» **EXERCISE**:
The expected output is the line with "Free (140, 2010)" plus all lines after it to the end of the material below, reproduced exactly, with pictures omitted and nothing else included.

» **INPUT DATA**:
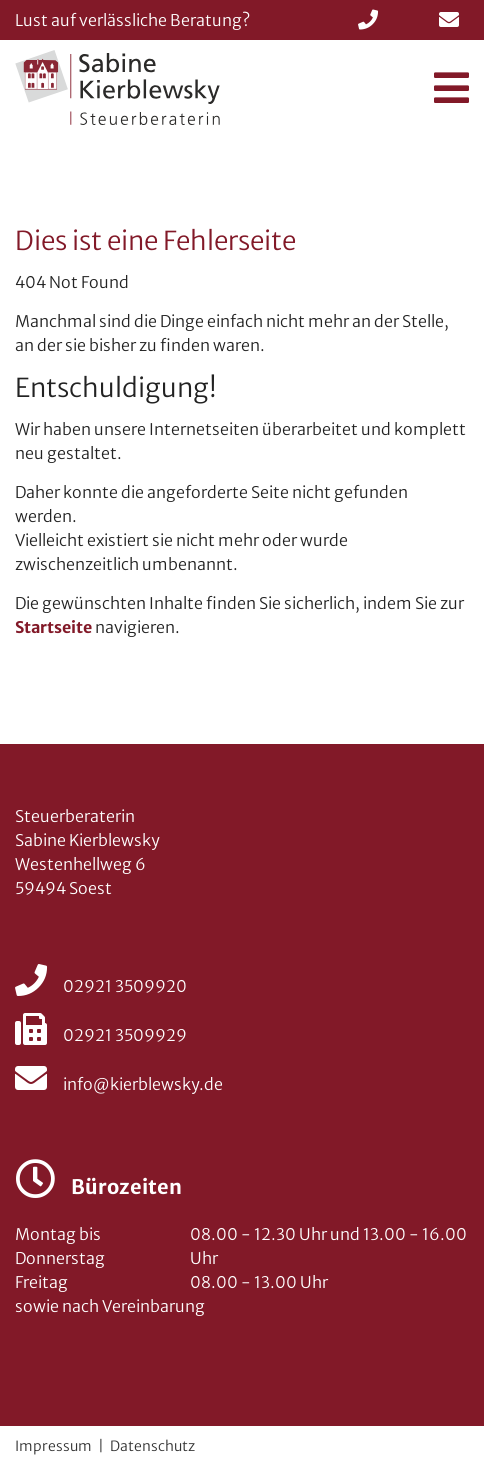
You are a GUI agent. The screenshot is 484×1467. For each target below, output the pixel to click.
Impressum (53, 1446)
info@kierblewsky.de (119, 1084)
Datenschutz (152, 1446)
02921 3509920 (101, 986)
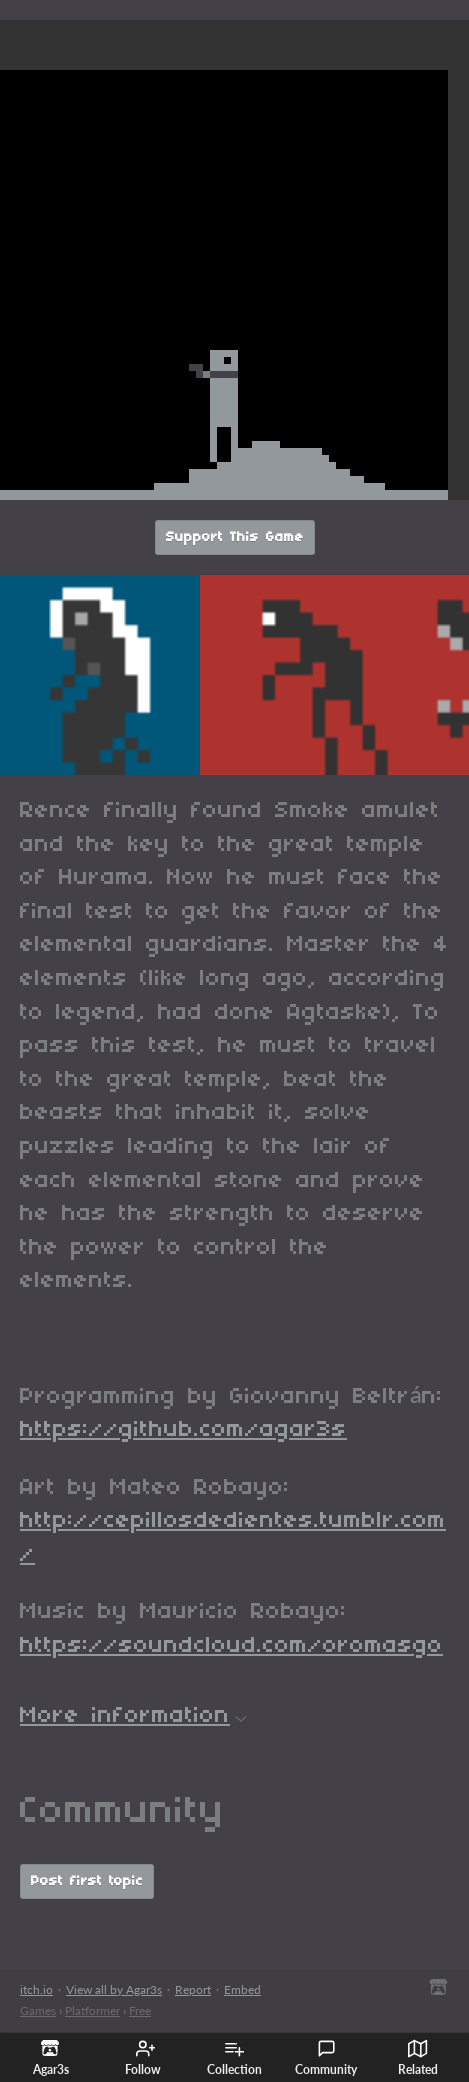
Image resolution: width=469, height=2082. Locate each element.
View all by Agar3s (114, 1989)
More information (133, 1716)
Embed (242, 1989)
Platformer (92, 2010)
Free (140, 2010)
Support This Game (235, 537)
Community (326, 2058)
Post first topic (87, 1881)
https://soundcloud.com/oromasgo (231, 1646)
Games (38, 2010)
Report (193, 1989)
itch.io (36, 1989)
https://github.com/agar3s (183, 1430)
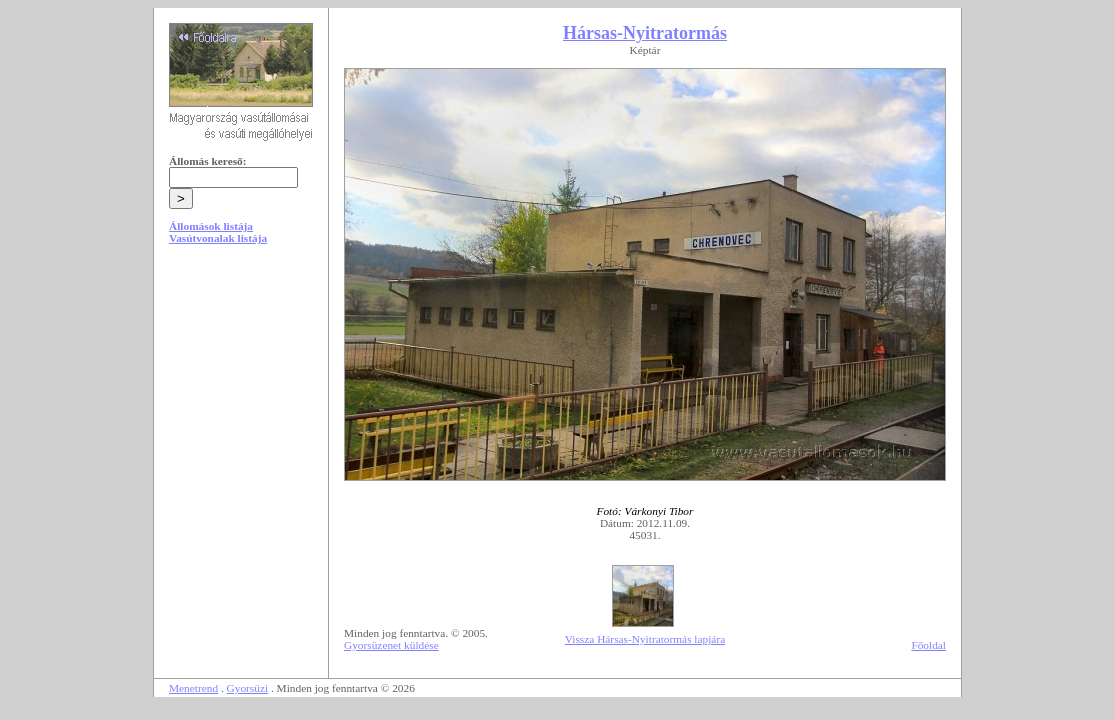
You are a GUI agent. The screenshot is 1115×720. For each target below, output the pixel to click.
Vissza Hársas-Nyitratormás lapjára (645, 639)
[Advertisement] (241, 412)
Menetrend (193, 688)
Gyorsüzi (248, 688)
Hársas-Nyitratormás (645, 33)
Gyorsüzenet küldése (391, 645)
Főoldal (928, 645)
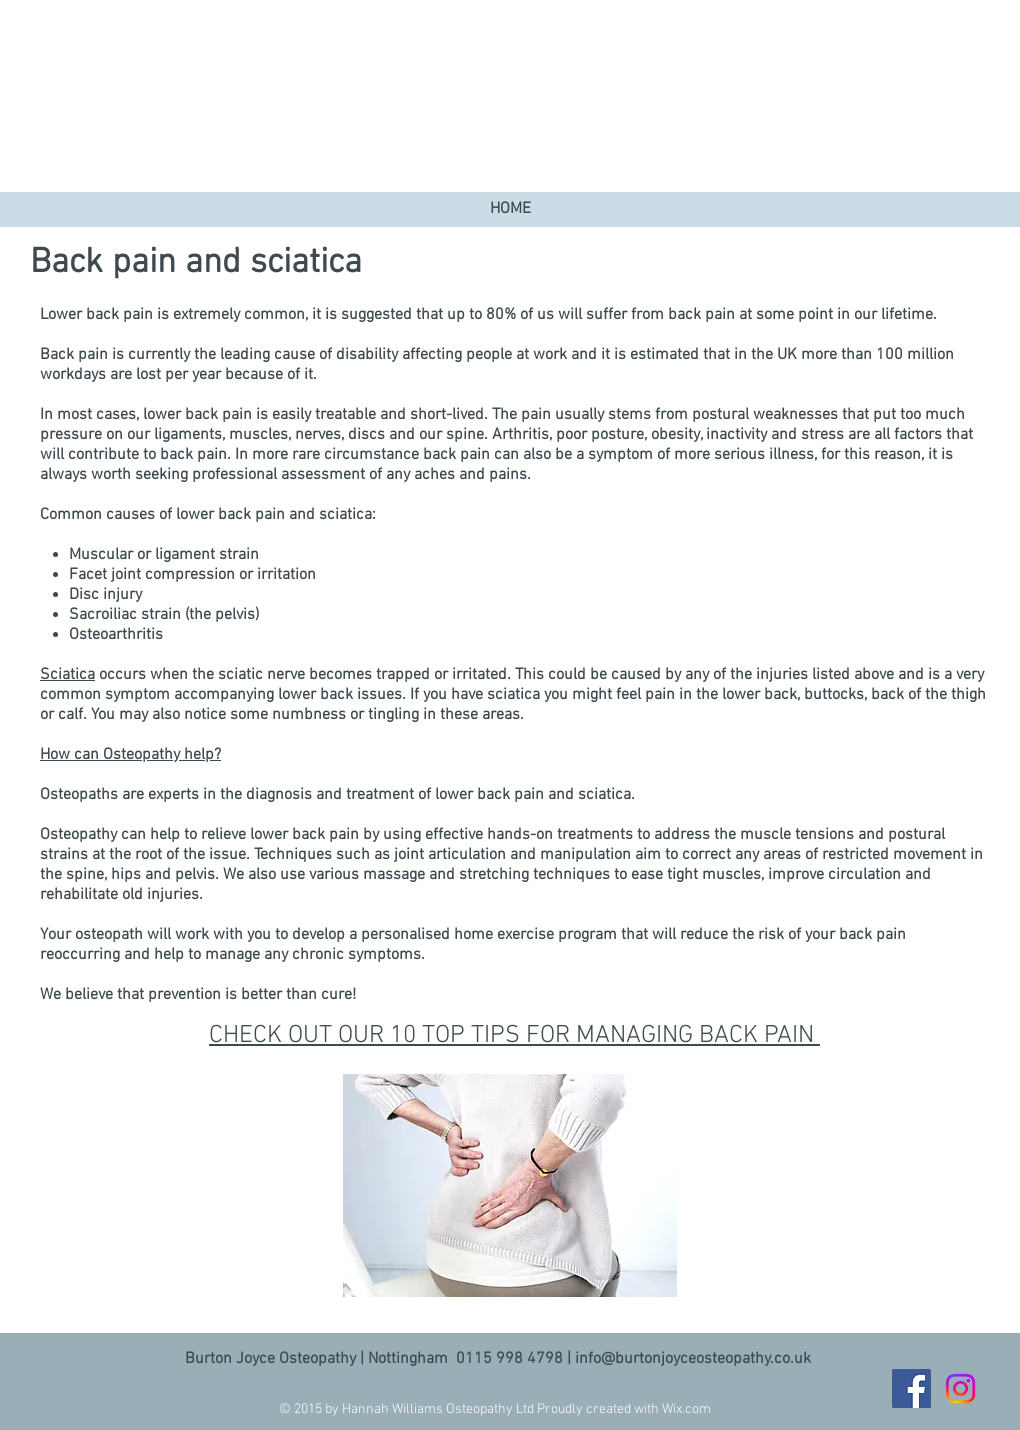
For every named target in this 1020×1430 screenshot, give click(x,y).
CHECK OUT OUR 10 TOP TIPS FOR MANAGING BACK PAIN (514, 1036)
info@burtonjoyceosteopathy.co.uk (693, 1359)
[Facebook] (911, 1388)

» **ANSWER TO THE EXERCISE**:
Free (140, 2010)
Support This Game (235, 537)
Community (326, 2058)
Post first topic (87, 1881)
https://soundcloud.com/oromasgo (231, 1646)
Games (38, 2010)
Report (193, 1989)
itch.io (36, 1989)
https://github.com/agar3s (183, 1430)
You are a GUI agent. The screenshot is 1115×720. For each target below, output the pixel to click.
Vissza Hársas-Nyitratormás lapjára (645, 639)
[Advertisement] (241, 412)
Menetrend (193, 688)
Gyorsüzi (248, 688)
Hársas-Nyitratormás (645, 33)
Gyorsüzenet küldése (391, 645)
Főoldal (928, 645)
For every named target in this 1020×1430 screenshot, give click(x,y).
CHECK OUT OUR 10 TOP TIPS FOR MANAGING BACK PAIN (514, 1036)
info@burtonjoyceosteopathy.co.uk (693, 1359)
[Facebook] (911, 1388)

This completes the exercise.